··· RECORDS PROVIDED ···

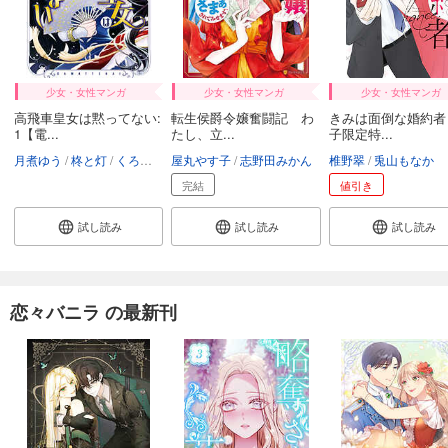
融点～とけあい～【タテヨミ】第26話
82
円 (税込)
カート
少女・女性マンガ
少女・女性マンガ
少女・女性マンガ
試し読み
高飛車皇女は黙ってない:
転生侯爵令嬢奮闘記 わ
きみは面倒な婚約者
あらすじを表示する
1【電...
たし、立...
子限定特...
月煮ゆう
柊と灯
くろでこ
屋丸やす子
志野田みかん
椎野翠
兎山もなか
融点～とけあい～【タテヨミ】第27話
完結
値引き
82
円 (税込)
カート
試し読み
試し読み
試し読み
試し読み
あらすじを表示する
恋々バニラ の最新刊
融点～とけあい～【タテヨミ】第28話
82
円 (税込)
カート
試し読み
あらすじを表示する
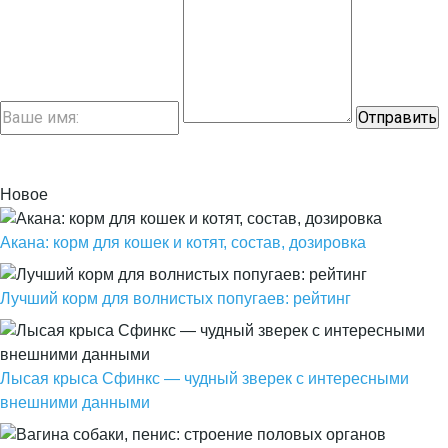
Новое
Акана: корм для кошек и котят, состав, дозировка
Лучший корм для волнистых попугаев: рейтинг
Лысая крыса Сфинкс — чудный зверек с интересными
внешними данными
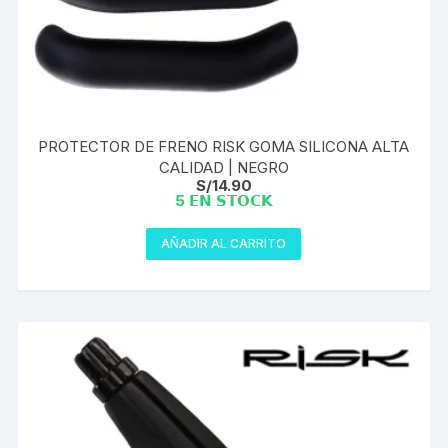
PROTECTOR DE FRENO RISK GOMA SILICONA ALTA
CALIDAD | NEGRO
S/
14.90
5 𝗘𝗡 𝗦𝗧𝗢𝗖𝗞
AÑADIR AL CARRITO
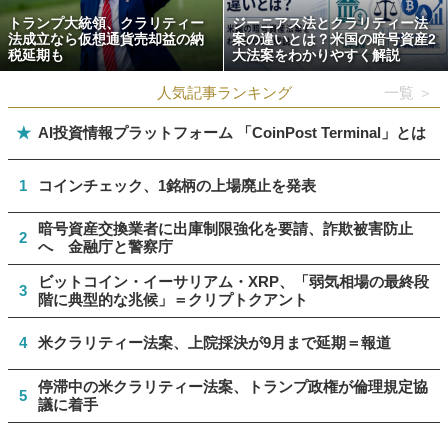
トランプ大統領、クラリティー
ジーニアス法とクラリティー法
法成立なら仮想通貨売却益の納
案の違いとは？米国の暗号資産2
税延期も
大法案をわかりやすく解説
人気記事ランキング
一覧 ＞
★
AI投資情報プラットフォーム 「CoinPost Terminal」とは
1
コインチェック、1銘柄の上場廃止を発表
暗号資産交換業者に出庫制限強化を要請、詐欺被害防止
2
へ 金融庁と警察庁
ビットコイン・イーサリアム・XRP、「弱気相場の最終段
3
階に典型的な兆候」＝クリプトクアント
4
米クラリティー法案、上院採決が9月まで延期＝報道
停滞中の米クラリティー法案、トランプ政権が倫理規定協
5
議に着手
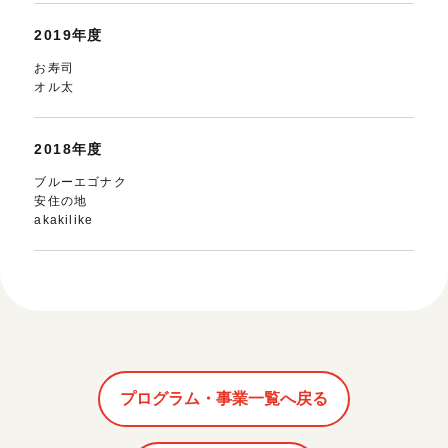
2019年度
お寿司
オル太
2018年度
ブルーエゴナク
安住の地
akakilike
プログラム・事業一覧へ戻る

···
··· RECORDS PROVIDED ···

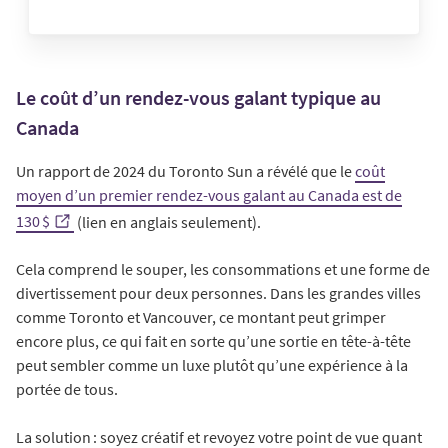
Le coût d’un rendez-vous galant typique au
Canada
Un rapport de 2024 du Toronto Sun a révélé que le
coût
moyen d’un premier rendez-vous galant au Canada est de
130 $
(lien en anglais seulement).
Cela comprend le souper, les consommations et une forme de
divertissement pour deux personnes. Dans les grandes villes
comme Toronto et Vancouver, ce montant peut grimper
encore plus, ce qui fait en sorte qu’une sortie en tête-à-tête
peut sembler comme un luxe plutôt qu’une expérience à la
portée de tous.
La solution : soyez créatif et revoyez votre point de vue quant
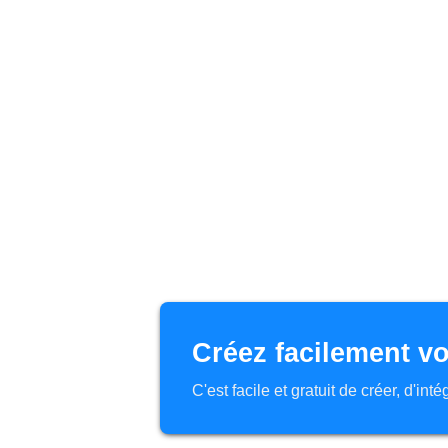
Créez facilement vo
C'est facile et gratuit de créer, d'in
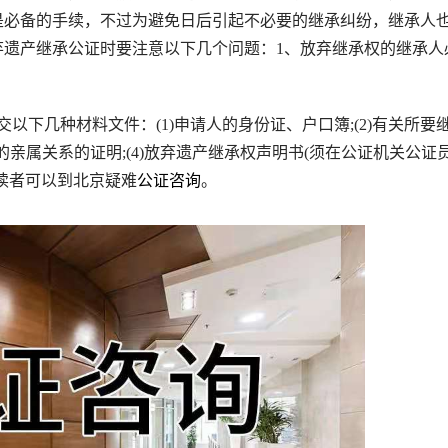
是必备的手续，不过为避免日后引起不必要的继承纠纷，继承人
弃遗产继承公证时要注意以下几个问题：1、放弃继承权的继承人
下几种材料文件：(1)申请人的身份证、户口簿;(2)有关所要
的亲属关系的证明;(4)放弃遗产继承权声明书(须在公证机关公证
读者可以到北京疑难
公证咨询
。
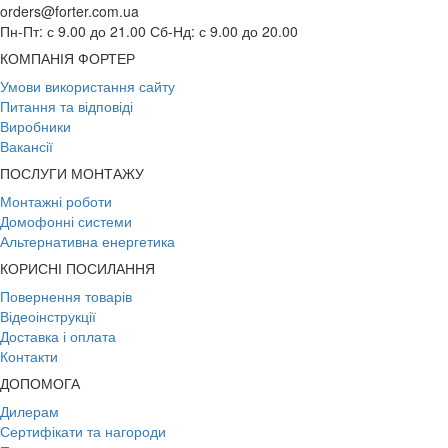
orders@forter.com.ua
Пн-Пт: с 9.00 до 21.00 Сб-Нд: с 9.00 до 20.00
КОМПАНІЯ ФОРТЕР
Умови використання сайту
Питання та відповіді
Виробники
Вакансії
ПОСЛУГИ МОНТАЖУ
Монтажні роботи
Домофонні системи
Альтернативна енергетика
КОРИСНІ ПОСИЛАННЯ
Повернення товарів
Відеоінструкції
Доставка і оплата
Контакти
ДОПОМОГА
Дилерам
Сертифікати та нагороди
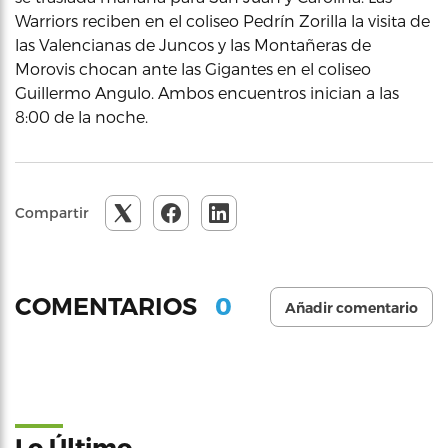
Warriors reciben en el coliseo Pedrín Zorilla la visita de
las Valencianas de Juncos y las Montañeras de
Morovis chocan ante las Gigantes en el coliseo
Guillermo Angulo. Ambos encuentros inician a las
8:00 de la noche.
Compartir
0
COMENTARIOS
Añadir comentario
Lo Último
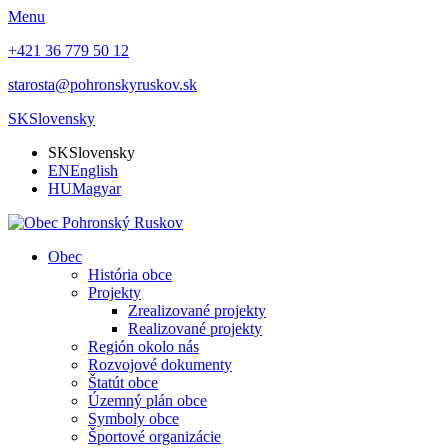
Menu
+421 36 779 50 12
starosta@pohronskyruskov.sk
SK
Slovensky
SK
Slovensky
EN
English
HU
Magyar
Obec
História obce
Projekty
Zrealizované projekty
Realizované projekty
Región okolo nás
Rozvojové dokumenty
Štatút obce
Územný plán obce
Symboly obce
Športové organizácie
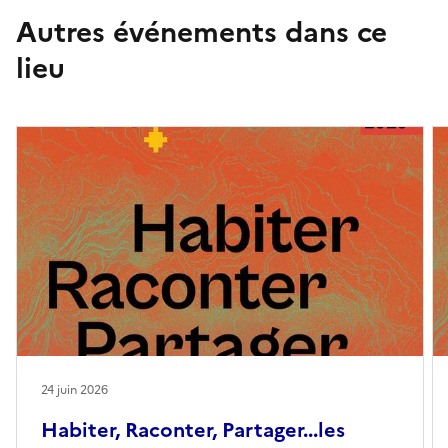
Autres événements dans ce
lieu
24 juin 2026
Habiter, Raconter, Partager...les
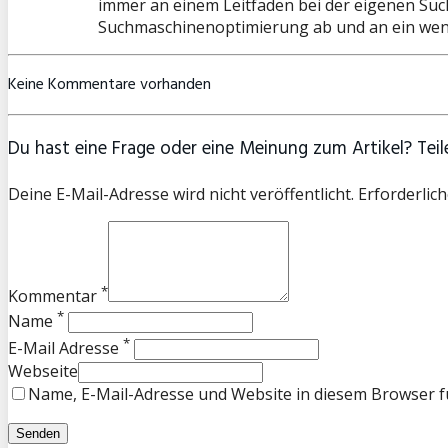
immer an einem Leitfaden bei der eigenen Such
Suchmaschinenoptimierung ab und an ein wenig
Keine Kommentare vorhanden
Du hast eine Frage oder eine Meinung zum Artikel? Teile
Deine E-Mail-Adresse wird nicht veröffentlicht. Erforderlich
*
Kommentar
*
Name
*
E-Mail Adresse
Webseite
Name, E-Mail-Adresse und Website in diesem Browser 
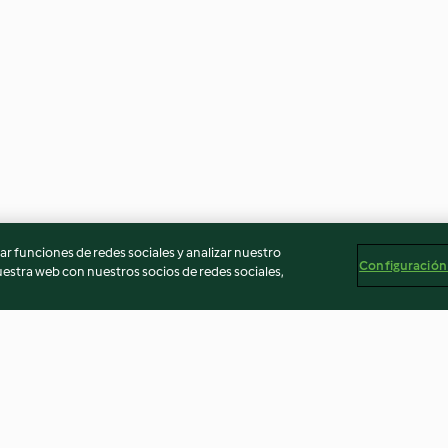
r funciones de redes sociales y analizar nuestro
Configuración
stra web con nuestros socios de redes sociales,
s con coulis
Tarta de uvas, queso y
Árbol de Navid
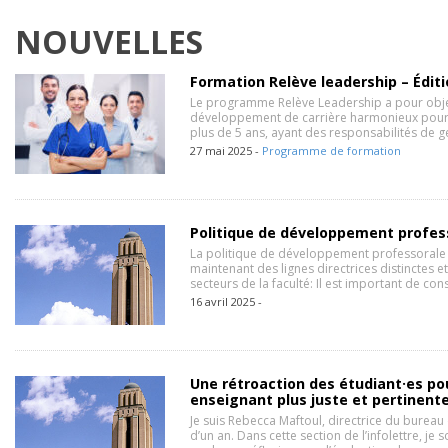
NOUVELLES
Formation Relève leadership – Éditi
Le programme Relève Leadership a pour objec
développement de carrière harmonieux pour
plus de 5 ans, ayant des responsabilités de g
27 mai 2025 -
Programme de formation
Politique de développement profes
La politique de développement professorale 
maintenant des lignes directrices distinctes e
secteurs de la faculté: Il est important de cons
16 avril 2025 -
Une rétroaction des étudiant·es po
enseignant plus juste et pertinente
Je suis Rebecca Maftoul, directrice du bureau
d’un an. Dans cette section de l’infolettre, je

···

_WHAT THE TASK REQUIRES_
An exact copy is needed. It runs from the line above containing "Акана: корм для" down to the line containing "ジーニアス法とクラリティー法", both included, with no pictures.

_ANSWER TO THE EXERCISE_
Акана: корм для кошек и котят, состав, дозировка
Лучший корм для волнистых попугаев: рейтинг
Лысая крыса Сфинкс — чудный зверек с интересными
внешними данными
PROTECTOR DE FRENO RISK GOMA SILICONA ALTA
CALIDAD | NEGRO
S/
14.90
5 𝗘𝗡 𝗦𝗧𝗢𝗖𝗞
AÑADIR AL CARRITO
トランプ大統領、クラリティー
ジーニアス法とクラリティー法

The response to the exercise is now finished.